**Task brief:** Among the entries below, only the lines starting at the one with "Image resolution: width=284" and ending at the one with "What do you see at coordinates (135, 722)", both included, are to be printed exactly.

Top of Data

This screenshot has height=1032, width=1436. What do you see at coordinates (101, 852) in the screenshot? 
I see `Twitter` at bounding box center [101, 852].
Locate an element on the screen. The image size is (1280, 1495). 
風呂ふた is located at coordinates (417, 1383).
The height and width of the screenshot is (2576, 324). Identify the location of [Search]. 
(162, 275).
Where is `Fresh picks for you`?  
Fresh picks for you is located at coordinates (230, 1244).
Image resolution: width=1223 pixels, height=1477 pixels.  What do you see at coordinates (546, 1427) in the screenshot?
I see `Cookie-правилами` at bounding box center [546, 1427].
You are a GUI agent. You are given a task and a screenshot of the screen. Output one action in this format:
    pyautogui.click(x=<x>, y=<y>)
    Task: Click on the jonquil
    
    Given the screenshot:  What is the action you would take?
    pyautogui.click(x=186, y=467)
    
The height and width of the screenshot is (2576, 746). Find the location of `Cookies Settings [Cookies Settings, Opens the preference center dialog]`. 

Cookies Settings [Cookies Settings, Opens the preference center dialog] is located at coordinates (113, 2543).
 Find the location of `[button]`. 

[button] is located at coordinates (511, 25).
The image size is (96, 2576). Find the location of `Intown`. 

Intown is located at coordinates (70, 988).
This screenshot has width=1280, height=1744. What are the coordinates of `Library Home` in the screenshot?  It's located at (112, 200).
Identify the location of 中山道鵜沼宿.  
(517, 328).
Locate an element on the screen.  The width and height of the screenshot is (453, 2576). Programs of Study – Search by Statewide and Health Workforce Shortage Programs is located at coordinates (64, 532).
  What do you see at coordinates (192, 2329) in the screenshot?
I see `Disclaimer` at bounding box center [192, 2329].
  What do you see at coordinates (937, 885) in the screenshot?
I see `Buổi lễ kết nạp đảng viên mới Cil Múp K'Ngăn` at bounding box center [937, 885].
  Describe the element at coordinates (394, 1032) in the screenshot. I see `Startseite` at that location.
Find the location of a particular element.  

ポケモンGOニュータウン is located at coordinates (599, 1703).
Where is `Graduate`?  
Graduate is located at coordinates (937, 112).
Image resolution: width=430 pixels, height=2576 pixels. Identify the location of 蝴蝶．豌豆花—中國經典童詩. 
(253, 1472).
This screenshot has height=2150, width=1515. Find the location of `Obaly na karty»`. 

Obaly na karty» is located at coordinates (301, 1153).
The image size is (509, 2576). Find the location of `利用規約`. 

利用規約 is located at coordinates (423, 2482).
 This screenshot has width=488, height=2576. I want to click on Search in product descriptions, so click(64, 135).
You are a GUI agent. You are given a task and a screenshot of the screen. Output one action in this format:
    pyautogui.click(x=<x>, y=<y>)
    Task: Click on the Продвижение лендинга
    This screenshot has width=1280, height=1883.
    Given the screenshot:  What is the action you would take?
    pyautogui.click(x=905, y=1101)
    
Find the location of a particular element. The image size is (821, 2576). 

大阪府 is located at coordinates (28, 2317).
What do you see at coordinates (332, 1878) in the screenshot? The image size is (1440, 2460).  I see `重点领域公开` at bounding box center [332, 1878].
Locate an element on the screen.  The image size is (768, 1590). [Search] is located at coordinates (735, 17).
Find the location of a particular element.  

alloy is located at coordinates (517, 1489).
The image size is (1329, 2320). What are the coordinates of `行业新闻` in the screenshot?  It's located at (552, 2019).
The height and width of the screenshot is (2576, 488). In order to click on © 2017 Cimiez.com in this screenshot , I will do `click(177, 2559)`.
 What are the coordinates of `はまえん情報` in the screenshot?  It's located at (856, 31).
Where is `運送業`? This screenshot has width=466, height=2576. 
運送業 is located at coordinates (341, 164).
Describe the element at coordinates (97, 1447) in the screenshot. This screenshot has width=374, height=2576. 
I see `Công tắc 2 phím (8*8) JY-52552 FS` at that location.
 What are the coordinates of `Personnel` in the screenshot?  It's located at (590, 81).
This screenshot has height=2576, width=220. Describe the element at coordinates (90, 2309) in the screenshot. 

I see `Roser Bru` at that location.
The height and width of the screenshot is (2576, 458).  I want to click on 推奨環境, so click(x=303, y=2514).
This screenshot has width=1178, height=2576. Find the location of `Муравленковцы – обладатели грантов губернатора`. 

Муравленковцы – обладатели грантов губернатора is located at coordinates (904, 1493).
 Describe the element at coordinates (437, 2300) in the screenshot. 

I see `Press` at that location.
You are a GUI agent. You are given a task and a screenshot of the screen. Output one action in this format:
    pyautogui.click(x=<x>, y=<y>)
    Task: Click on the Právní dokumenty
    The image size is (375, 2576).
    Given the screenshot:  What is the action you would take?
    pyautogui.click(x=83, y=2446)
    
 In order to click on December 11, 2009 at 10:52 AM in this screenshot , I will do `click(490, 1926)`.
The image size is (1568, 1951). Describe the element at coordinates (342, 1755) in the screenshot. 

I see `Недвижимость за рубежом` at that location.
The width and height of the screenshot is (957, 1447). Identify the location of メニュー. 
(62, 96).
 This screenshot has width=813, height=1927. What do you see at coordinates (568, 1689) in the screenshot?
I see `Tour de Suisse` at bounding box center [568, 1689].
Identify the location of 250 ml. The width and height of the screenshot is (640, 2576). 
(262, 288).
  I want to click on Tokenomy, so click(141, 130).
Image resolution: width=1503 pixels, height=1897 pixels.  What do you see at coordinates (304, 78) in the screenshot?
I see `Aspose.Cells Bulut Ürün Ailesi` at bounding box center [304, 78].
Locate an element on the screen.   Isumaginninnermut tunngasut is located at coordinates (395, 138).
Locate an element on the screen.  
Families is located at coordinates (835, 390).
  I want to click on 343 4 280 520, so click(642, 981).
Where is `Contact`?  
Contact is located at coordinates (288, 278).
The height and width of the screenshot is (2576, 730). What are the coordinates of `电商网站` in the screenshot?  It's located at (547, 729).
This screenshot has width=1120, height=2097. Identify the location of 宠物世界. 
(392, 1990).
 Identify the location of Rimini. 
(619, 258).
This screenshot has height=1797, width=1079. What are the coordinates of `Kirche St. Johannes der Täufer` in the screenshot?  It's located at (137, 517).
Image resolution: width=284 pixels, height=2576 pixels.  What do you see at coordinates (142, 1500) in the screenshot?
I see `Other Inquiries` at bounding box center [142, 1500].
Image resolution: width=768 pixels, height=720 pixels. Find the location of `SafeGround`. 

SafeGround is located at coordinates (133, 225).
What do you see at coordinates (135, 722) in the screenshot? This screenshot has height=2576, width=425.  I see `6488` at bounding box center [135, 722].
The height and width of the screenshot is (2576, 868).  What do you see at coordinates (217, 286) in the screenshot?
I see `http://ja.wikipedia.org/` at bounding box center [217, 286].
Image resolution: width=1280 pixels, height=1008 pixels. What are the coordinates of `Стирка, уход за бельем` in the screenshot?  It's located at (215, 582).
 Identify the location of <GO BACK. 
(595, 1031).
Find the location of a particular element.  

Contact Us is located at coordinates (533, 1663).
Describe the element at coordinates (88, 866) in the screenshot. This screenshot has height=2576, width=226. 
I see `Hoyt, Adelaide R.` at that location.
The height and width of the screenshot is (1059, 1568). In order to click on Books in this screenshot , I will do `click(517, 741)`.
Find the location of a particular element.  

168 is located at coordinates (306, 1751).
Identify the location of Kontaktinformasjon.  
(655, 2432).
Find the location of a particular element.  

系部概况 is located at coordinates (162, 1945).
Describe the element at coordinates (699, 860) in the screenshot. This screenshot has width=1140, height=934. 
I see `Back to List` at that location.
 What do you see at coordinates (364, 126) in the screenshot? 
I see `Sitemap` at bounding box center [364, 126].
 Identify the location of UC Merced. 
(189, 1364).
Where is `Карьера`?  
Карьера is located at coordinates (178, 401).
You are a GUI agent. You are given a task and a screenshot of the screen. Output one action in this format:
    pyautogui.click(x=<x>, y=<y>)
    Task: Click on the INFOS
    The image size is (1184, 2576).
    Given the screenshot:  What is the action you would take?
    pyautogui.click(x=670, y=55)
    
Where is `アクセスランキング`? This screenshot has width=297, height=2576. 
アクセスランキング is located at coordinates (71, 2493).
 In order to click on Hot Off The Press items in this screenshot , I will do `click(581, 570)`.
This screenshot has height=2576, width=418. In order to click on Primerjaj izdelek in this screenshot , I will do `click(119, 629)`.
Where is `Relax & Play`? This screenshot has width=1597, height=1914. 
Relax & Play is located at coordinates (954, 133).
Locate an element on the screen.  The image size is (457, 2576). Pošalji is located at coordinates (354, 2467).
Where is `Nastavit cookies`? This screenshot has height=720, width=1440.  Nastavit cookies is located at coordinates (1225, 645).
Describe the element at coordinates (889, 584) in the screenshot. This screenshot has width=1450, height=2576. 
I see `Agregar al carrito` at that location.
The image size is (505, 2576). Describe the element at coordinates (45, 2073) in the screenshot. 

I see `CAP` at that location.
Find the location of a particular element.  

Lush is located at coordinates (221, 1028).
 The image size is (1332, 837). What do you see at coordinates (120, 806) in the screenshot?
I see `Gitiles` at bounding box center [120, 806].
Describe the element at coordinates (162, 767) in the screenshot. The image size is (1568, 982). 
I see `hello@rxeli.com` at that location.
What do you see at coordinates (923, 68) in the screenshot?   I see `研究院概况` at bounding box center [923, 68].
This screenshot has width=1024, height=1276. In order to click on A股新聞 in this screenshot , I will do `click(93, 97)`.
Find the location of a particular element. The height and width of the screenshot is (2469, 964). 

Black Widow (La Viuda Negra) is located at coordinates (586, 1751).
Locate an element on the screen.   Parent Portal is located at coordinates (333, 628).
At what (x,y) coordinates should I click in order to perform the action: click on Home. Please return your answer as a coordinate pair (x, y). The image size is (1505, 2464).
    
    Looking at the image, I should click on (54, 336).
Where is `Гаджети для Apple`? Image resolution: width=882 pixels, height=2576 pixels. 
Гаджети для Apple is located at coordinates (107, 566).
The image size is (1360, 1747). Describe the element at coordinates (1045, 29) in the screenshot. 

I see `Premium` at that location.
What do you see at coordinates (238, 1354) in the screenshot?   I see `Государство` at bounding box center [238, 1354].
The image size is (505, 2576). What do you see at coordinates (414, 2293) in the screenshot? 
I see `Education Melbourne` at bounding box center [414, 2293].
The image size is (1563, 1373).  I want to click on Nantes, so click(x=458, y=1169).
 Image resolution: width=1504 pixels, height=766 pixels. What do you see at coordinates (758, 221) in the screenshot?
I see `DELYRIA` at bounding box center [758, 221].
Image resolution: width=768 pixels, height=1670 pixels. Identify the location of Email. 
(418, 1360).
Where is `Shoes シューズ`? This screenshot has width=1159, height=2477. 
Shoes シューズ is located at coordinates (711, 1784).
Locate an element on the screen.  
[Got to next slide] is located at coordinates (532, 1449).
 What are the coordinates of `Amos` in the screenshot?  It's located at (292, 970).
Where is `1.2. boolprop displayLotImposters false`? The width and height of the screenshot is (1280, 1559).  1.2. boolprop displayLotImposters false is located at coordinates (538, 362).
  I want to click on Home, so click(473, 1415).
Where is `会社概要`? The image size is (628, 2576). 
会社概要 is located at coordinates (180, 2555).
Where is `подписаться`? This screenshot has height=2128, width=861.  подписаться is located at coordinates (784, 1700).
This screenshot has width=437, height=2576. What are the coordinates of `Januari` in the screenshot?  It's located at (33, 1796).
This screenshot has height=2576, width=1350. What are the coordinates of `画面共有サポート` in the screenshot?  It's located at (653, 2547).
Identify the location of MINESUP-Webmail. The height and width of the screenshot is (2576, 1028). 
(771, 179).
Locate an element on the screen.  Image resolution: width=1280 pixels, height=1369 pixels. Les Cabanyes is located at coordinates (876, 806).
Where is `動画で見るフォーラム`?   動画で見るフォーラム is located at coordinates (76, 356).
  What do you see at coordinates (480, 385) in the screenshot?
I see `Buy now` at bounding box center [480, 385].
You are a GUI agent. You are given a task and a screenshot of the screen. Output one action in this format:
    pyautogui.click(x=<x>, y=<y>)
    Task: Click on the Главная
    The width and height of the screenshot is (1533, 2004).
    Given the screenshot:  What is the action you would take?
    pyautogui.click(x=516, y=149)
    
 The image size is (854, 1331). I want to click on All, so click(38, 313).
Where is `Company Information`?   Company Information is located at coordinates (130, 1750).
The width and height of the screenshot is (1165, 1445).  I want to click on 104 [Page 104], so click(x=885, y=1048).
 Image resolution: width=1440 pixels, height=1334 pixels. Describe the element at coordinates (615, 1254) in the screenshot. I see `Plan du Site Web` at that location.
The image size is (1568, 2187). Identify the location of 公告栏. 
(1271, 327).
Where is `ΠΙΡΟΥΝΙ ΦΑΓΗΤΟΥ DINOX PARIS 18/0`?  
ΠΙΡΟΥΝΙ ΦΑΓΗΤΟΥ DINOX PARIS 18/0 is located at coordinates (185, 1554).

Bottom of Data

**Output of the exercise:**
Image resolution: width=284 pixels, height=2576 pixels.  What do you see at coordinates (142, 1500) in the screenshot?
I see `Other Inquiries` at bounding box center [142, 1500].
Image resolution: width=768 pixels, height=720 pixels. Find the location of `SafeGround`. 

SafeGround is located at coordinates (133, 225).
What do you see at coordinates (135, 722) in the screenshot? This screenshot has height=2576, width=425.  I see `6488` at bounding box center [135, 722].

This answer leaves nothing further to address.